Beyond that, there are cases like the Dis vm, which uses ref
counting with a low priority, real-time, non-locking GC to clean
up cycles. Automatic ref counting has no performance drawbacks
over manual ref counting, and the GC has virtually no impact on
performance otherwise.

>>Interfaces and packages are free, as far as performance is
>>concerned, though implementations may vary.
>
>It seems to me that there's virtual tables behind interfaces, which
>means one level of indirection.
>It may be cheap compared to the provided facility, but it's not free.

That's an implementation detail. In principal, they're not
necessary. And it very much depends on what you're comparing
them to. It's fairly common for C code to provide structs of
function pointers, and this is no different. Namespaces require
nothing more than symbol mangling.

>>C strings are slow when you need to get their length.
>
>It's not a win-all situation. Immutable strings may be more expensive
>in some use cases.
>Furthermore, they either have to convert back to zero-terminated
>strings when passing them to libs, or use the trick of appending
>("quand mÍme") a zero byte, which is redundant wrt to the array
>lenght.

Well, you didn't exactly elaborate on "strings". C provides both
mutable and immutable strings, and I imagine that Go provides
the same, too (although it would probably call the former byte
arrays). There's no issue with passing them to libs, since Go
uses its own libs. The C code it might interface with is a
different (and irrelevant, given that the same issue presents
itself in any language-to-language interface) issue.

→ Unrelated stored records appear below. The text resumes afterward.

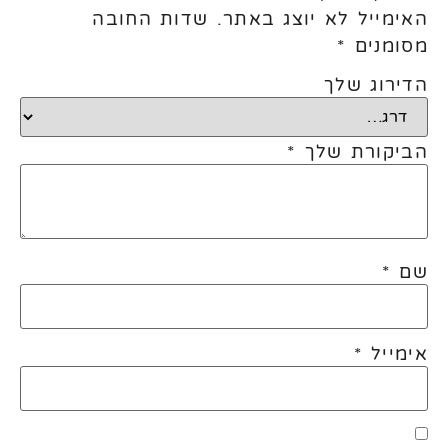
האימייל לא יוצג באתר.
שדות החובה
מסומנים
*
הדירוג שלך
הביקורת שלך
*
שם
*
אימייל
*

>>Closures needn't be any more expensive than any other kind of
>>function reference,
>
>One has to pass at least an extra parameter, which is a pointer to
>the captured values. It is always more expensive than passing a
>pointer to a function.

First of all, nearly every interface in C which accepts function
pointers also accepts a data pointer to pass context
information. Even in the cases that don't, the difference is
negligable. With the convention that each function pointer is
passed always passed with one function and one data pointer, as
far as performance is concerned you've incurred only one extra
machine instruction per assignment, or each time the function is
passed, once per each call to the function, plus the size of one
pointer in memory consumption (and possibly any ref counting
overhead, depending on the implementation). With the convention
that a pointer to the struct is passed, the only performance hit
is one extra machine instruction during the function call, and
again possibly any memory management overhead, plus the memory
of two pointers and whatever other memory overhead such
structures incur. Given that those instructions are utterly
dwarfed by the cost of a function call, the difference is not
worth mentioning unless you're passing tens of them per function
call. I'll admit, though, that without the restriction that a
closure is only valid along with the current stack frame, closed
over variables are forced into heap allocation, but again it's
no loss over other methods.

>All this is more than just nit-picking. Pike claims a 10-20% loss
>compared to C, which would still be quite good.

Yes, there's certainly overhead compared to C, but I really
doubt that it had much if anything to do with the features you
mentioned. Type and bounds checking is expensive. Pointer
arithmetic is very cheap. Plus, it's very easy to decide what is
heap and what is static or stack allocated in C, and I very much
doubt that to be the case in Go (yes, I'm citing memory
management issues other than GC).

-- 
Kris Maglione
It should be noted that no ethically-trained software engineer would
ever consent to write a DestroyBaghdad procedure.  Basic professional
ethics would instead require him to write a DestroyCity procedure, to
which Baghdad could be given as a parameter.